I have started to “take care” of myself better, put myself first (well.. my son comes first but you get it). I have been distancing myself more from people due to have been surrounded by toxic people. Kinda detoxing from people so I can heal.

I even cut “friends” out from my life due to lies, scam etc. Scams? Lies? Yes, you read it right. Who I thought was my friend used me and manipulated me til I put my foot down and asked my best friend for help.

I even failed school due to my  son being sick so much so I missed out ~ ofcourse my son comes first! Don’t get me wrong ~ so I decided to stop attending or what to call, which means I failed school.

I have not picked up my cameras more than maybe twice since I was in Amsterdam. I lost the passion of using my cameras but have used my phone to take photos, which really havent been any “use” to show here on the blog nor Instagram.

I’ve stopped using social medias due to lost intests and feeling pressure to put on makeup, fix the esthetic feelings on photos etc just to please people. I was “like/following” hungry before but I realized .. whats the point? Why chase something that is no need when it comes to people who doesn’t care .. like genuinely cares about my content.. other than have a following of people who really actually care about my stuff  my photos, my thoughts etc. For me, that is more important. Having a connection with readers, followers etc.

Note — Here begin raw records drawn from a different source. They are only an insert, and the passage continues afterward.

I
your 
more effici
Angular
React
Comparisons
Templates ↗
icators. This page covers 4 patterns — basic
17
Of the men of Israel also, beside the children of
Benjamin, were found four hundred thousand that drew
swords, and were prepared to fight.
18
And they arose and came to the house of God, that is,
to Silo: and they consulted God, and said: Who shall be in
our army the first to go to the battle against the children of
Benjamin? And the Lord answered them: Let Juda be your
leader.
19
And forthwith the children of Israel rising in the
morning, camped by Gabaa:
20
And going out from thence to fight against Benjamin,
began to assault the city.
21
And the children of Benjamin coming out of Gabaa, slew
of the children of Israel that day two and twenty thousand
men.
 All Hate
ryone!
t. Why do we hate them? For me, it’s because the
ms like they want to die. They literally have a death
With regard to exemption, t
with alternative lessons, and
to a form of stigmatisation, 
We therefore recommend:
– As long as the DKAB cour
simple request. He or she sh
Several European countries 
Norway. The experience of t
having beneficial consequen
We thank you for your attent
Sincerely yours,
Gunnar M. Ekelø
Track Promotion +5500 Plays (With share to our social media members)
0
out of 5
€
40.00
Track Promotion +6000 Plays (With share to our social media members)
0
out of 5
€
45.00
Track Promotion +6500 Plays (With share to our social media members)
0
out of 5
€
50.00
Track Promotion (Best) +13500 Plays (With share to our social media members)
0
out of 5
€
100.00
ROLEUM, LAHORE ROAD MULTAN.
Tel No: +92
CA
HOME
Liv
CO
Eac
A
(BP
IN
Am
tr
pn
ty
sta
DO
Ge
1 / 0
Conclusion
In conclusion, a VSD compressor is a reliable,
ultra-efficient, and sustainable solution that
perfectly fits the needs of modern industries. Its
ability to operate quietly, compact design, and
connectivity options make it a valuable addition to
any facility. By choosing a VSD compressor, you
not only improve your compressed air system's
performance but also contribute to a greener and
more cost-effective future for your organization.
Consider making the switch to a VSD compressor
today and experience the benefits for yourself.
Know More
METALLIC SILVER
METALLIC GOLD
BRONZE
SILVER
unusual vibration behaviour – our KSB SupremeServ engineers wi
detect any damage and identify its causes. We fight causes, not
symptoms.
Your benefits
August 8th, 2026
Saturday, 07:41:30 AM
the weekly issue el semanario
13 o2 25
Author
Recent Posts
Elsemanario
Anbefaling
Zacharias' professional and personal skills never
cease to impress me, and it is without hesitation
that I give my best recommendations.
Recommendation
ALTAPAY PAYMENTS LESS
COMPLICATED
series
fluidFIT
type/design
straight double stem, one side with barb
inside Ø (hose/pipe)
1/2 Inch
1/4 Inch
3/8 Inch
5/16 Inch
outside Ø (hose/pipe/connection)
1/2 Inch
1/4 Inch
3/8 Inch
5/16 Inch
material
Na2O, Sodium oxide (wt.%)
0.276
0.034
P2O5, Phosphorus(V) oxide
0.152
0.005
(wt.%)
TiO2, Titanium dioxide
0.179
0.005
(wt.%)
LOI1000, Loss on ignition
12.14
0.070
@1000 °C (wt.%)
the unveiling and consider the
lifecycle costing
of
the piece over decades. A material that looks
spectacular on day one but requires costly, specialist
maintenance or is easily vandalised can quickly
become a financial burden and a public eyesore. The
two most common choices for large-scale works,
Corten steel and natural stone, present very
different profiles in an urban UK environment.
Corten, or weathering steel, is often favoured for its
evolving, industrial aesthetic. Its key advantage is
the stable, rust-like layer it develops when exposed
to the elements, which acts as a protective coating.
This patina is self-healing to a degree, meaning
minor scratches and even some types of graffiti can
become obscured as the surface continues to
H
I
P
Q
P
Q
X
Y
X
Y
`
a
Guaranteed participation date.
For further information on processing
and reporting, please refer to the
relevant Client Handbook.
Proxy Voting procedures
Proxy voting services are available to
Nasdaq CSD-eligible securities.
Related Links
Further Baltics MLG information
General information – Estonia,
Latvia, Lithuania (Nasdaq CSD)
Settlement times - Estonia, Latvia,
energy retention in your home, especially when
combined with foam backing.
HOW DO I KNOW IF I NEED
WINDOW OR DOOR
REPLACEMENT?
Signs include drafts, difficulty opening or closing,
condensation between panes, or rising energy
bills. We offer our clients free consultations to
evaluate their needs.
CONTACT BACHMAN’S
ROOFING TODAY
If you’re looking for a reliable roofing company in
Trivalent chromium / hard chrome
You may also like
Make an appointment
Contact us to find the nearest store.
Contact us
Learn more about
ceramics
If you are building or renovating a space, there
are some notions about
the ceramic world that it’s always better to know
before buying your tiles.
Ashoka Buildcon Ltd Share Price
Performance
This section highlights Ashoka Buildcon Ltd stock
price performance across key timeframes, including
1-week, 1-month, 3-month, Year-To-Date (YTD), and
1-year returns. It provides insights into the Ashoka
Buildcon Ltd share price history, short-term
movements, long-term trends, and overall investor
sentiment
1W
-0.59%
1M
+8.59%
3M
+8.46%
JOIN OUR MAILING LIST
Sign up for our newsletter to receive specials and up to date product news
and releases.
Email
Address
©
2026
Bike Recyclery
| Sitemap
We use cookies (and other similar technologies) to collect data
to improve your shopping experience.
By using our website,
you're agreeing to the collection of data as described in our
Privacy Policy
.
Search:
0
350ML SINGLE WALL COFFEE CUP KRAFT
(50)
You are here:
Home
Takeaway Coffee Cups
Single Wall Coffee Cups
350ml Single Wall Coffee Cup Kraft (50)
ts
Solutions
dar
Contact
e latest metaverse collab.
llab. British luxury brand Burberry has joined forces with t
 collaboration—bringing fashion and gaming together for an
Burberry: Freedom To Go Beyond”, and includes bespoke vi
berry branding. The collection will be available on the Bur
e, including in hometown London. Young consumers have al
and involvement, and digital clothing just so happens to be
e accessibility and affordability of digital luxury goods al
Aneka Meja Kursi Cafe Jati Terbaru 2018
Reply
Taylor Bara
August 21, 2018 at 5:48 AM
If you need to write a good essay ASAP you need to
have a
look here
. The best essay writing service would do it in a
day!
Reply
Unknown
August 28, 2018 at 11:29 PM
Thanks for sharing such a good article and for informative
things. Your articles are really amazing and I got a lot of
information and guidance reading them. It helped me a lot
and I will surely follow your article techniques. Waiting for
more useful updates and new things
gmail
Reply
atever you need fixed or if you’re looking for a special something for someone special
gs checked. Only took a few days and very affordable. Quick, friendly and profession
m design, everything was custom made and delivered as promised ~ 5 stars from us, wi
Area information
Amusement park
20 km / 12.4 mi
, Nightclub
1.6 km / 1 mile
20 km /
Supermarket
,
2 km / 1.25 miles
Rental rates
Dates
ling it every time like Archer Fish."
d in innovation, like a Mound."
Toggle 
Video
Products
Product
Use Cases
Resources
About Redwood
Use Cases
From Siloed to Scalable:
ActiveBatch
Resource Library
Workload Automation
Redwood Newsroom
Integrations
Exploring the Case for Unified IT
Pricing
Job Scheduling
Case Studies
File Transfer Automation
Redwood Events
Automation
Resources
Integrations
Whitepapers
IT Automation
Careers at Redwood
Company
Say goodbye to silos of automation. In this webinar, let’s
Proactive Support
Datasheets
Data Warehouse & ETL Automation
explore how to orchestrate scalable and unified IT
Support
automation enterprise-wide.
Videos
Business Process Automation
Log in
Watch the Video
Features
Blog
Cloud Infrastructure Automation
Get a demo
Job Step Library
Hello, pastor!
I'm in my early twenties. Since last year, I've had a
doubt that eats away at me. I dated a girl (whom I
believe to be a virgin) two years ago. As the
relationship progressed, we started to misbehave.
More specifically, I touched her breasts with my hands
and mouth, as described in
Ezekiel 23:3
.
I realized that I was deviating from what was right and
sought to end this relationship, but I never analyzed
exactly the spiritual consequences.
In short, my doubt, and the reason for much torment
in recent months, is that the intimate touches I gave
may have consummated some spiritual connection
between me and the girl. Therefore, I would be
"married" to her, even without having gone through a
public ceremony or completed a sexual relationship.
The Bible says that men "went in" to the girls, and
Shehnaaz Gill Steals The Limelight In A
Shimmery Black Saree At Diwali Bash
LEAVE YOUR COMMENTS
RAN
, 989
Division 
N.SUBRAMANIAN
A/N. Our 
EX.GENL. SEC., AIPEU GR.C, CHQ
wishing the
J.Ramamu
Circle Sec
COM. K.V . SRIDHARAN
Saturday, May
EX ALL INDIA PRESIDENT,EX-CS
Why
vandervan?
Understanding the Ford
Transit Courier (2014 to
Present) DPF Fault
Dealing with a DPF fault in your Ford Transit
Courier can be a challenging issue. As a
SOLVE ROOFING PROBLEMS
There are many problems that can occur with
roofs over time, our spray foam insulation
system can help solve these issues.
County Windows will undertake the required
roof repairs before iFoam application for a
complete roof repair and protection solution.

So right now I’m focusing on myself while also trying to remember how to breathe and how to be alone instead of trying to be surrounded by people the whole time. The next two weeks will be a challenge for me. Switzerland , yes its time to go to Switzerland. I have honestly not been looking forward to it due to three reasons, 1. We are going with an other family that the husband/father I dislike.. like massively dislike. 2. Knowing the reality that im the one who’s gonna be the only parent on the trip while M will have fun (dont get me wrong, I love my son but sometimes I want to kinda.. walk around, breathe and just think by myself) 3. Switzerland is a very beautiful country from what I have googled and heard from people but its not really a country that “speaks” to me to come visit but I’m trying to think positive about it ~ first outside Sweden vacation with my son (even though the responsibilities will be 1000% on me) & new views to see & snap photos of ofcourse.

Today I have actually

✅️ emptied all the memory cards ✅️ Charged batteries to the cameras ✅️ Written a whole new list of our stuff to bring ✅️ Ordered stuff that is needed (medicines etc) ✅️ Packed down my camera gears

So now its only clothes, electronics etc that need to be packed down in the suitcase which I will do tomorrow while son is at school. Also a seperate bag for E’s stuff to have in car to entertain him when we arent at playgrounds on the road. I have also written a list of what to bring for E and the car ride . Yes it might sound ridiculous but I take precautions any time instead of his his tantrums (autistic & non verbal) and him being absolutely bored. Remind you that he is just seven years old so he ain’t getting electronics. What I have written on the list is just coloring pens, papers, toys, his stuffed animal, kickbike + helmet, football and few books. Something to keep him a bit occupied when not looking out through the windows which he loves when going on car rides.

Parents with children who travel , is there something I should think of?

This is the very first time we go outside Sweden and actually for a long car ride with E (son) so we dont really know but ofcourse im using my mama feelings but it feels like im missing something or somethings but dont know what.